In his dressing room, Zach was applying his make-up and feeling hung-over and exhausted. Just as Mom used to say, too many late nights in the bars would wreck his looks and his health.

"Kind of bloodshot," he murmured, squirting drops into his eyes. Looking for someone special wasn't as much fun as it used to be. Mom would say that bars were the wrong place to look.

Now, heading to the anchor desk, he stole a glance at the lovely ice-maiden in Reception, and wished - he wasn't quite sure what. Overall, the noon news program went smoothly, but left him drained. Plopping down on the sofa in his dressing room for a nap might be a good idea.

Quickly and silently, Belinda stepped into Zach's office with the parcel, and, finding him snoring on his sofa, she was seized with frustrated desire. Risking awakening him and looking like a fool, she bent and kissed his half-open mouth.

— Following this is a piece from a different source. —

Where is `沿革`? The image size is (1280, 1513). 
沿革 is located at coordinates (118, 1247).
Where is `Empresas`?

Since Zach was moving in and out of sleep, he thought at first that he was just dreaming that a goddess was in his dressing room kissing him. Though he'd been scared to approach Belinda, worried that she'd turn him down, he realized, as he lay there feigning sleep, that she was attracted to him, and he would have reached up and embraced her, had he not been so tired and had she not darted out of the room so quickly.

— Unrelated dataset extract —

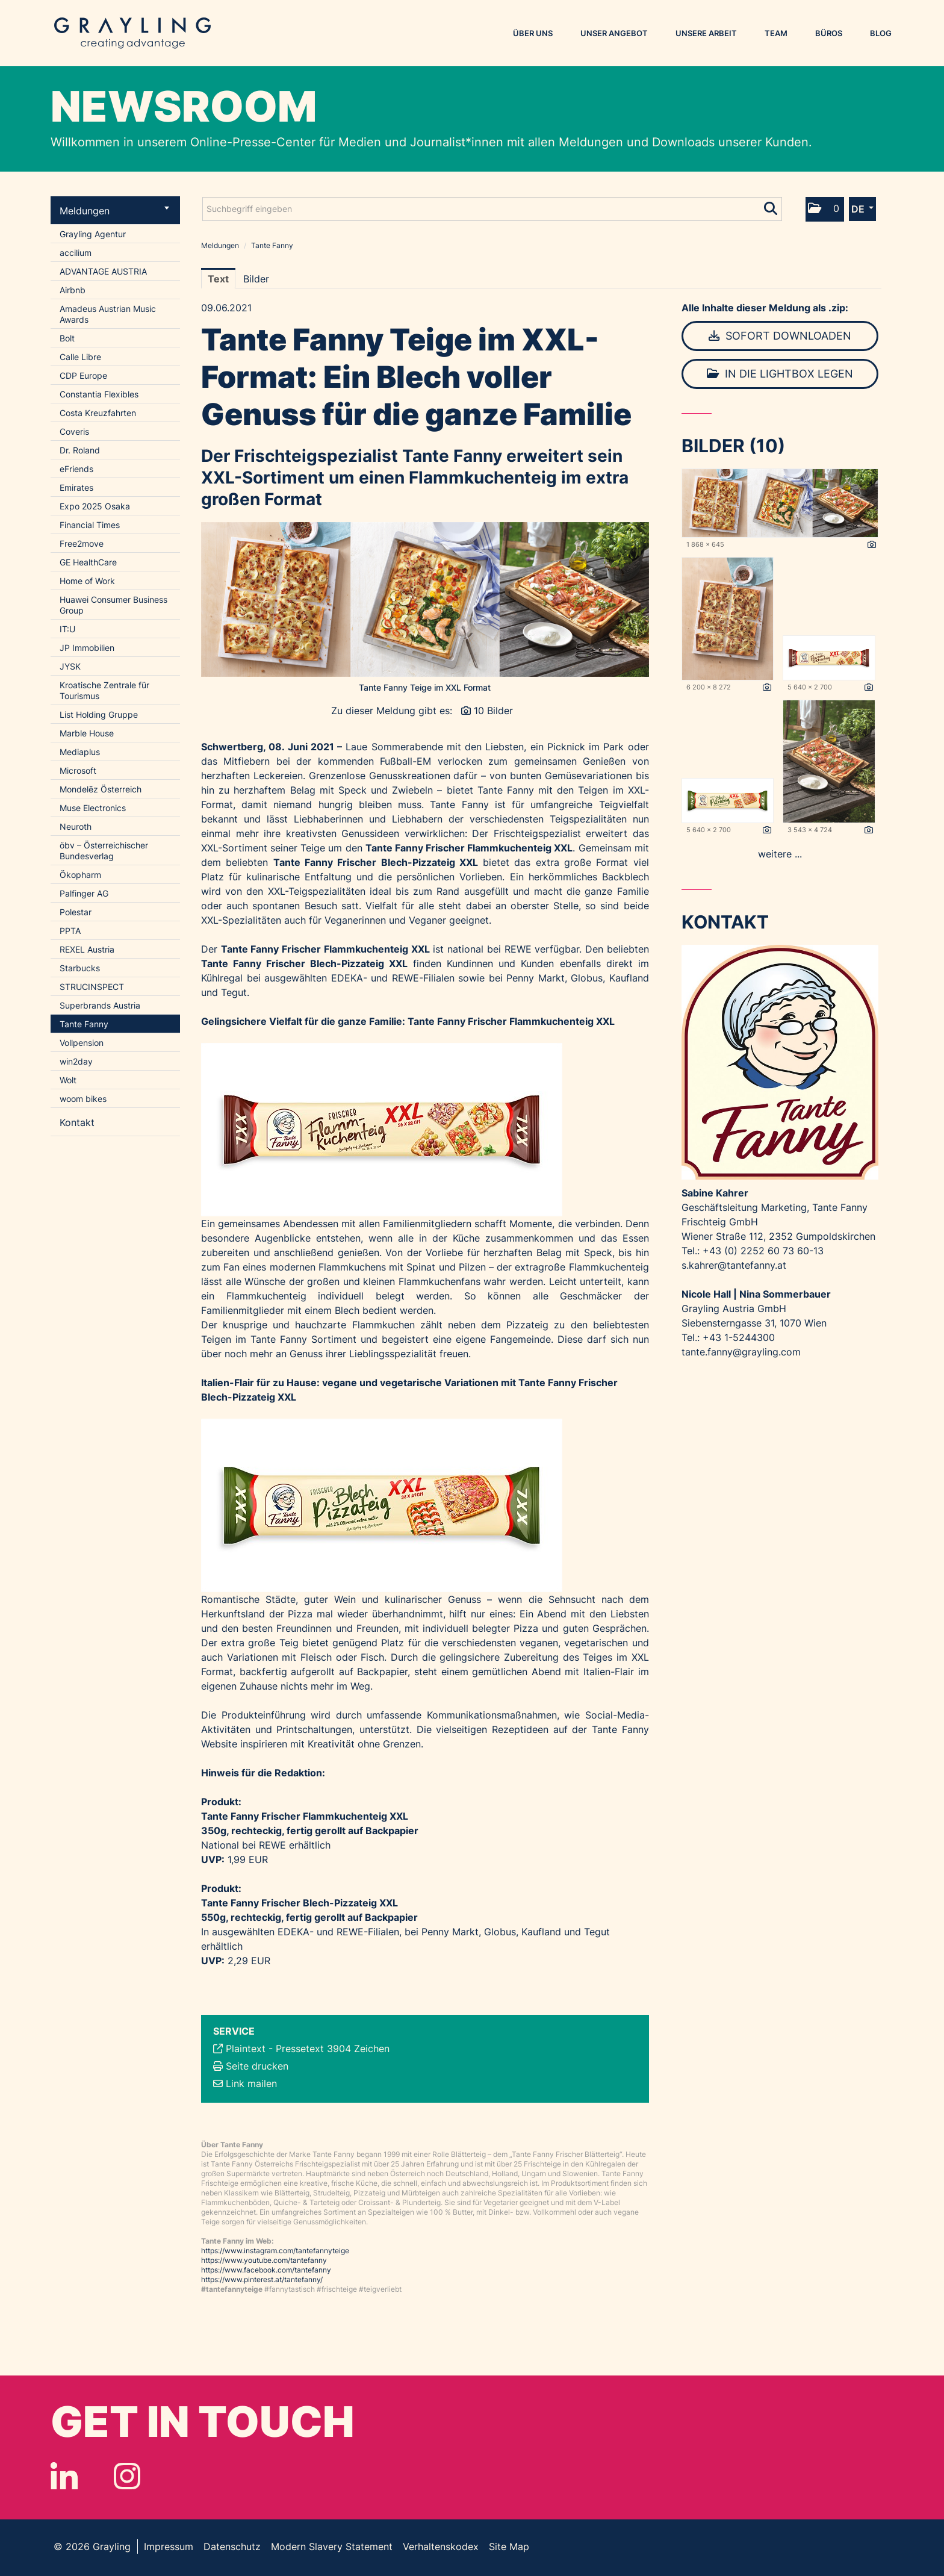 The width and height of the screenshot is (944, 2576). What do you see at coordinates (76, 1061) in the screenshot?
I see `win2day` at bounding box center [76, 1061].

"Utterly irresponsible not to get the flu shot!" muttered Belinda's mother as she nursed her penitent daughter with aspirin, echinacea, chicken soup and every other remedy she could think of.  Vitamin-C-stuffed and feeling better, Belinda returned to work the morning of the first big snowstorm of the winter, which Zach, looking wan, covered in detail on the news.

When she was back home that evening and was heating some soup for supper, she started feeling lonely and sorry for herself. Xylophone sounds, however, made her pick up her ringing phone, and who should be on the line but Zach Carter, asking her to let him crash on her sofa, because he was too sick to brave the drifts and drive back to his apartment.

Young love bloomed over the next few days, as Zach received tender nursing care in a bed so soft, yet so exciting, that he never wanted to leave it.

"Zach,"  Belinda would say in years to come, "tell the story of how we fell in love, the year we both forgot the flu shot."